**** DATA

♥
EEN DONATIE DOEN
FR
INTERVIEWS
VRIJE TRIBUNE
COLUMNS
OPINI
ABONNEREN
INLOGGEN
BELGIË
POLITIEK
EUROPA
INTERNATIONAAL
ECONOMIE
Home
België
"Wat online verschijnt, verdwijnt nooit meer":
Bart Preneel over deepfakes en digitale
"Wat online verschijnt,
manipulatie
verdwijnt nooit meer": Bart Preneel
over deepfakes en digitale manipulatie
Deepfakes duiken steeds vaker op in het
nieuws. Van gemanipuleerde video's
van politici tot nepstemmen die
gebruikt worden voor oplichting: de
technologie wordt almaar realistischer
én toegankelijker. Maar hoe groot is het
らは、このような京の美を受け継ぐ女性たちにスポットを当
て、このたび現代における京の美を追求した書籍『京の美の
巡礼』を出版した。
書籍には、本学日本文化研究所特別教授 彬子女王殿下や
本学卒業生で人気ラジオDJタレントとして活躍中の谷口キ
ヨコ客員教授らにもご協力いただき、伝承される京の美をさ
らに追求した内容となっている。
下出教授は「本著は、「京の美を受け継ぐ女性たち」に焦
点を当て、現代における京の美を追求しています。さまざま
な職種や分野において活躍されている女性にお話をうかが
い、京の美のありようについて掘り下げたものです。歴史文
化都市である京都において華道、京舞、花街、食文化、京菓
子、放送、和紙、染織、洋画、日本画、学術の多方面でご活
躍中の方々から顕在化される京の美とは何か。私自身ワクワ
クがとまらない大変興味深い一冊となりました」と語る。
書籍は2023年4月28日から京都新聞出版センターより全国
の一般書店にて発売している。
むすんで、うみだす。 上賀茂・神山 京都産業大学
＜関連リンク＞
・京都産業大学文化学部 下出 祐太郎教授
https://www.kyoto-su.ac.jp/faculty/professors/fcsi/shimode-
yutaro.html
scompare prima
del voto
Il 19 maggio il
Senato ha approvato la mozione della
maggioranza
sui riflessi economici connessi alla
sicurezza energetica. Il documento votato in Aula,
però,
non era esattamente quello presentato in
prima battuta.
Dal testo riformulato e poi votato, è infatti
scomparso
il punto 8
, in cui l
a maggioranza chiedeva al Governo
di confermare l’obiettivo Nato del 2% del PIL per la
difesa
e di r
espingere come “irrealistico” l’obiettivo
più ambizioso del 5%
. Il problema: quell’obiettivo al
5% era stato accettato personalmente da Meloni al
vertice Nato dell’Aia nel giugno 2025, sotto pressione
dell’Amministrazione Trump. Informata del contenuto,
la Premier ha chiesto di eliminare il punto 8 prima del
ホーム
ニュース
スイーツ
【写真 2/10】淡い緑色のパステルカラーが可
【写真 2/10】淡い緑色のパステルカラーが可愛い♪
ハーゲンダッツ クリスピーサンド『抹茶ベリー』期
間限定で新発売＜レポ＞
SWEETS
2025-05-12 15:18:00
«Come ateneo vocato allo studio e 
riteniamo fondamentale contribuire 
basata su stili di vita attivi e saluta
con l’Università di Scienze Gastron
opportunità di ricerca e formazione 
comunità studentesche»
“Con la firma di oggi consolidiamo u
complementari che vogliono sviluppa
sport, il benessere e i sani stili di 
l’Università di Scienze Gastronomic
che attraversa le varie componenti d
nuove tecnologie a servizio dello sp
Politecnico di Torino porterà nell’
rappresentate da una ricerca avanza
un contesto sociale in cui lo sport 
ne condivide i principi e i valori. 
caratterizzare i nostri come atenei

********
**** DATA

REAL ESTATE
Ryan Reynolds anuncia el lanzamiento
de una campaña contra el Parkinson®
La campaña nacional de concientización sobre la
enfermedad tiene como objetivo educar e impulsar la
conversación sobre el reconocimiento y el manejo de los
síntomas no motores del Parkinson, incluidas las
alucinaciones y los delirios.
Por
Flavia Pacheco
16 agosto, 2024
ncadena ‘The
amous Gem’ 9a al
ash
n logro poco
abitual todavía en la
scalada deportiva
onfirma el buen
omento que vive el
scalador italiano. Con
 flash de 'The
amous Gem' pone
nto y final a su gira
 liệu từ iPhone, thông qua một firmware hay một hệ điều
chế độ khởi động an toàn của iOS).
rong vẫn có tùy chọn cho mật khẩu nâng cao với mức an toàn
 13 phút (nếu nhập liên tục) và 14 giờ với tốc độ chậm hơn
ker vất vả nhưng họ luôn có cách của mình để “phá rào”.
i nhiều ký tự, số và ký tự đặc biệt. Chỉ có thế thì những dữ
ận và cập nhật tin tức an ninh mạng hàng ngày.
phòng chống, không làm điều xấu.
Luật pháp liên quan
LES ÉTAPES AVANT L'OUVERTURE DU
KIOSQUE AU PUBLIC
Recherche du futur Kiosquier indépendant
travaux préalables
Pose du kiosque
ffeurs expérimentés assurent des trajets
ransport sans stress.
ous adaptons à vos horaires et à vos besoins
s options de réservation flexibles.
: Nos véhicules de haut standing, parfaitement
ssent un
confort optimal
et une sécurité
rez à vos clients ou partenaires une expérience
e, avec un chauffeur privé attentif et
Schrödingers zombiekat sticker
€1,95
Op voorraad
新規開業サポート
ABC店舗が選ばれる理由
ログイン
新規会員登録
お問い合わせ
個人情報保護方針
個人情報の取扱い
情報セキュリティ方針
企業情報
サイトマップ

********
**** DATA

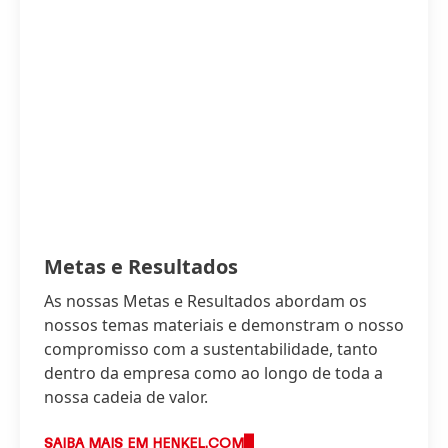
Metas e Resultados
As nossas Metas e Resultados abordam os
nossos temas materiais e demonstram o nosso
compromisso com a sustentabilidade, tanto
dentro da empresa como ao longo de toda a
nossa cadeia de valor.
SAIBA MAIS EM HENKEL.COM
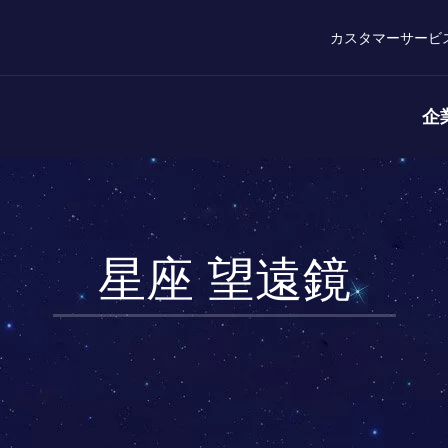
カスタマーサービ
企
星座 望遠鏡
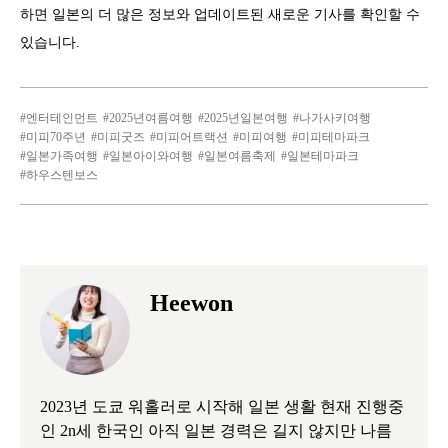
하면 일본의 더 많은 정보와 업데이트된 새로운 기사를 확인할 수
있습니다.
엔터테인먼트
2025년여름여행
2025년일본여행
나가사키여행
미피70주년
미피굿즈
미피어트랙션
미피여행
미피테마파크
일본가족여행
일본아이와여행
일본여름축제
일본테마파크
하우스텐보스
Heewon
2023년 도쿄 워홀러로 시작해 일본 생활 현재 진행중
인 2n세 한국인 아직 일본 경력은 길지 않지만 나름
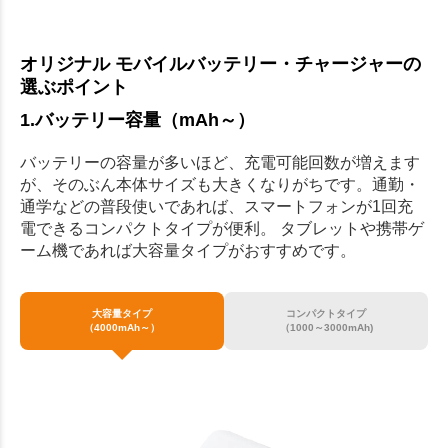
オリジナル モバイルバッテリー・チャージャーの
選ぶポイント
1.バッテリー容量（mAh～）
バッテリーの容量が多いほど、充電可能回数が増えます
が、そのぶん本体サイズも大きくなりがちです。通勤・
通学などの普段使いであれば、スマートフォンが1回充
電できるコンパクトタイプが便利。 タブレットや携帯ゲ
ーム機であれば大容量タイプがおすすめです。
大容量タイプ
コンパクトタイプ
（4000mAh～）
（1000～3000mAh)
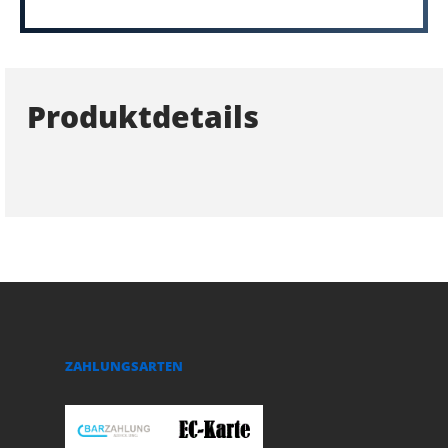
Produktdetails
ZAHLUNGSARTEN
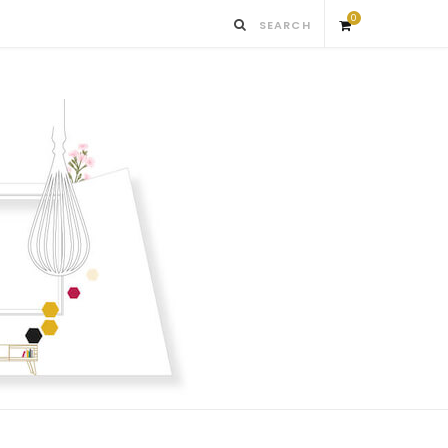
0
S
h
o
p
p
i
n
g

********

Look through the lines above for "meer". Say how many have it, and give no other words.

2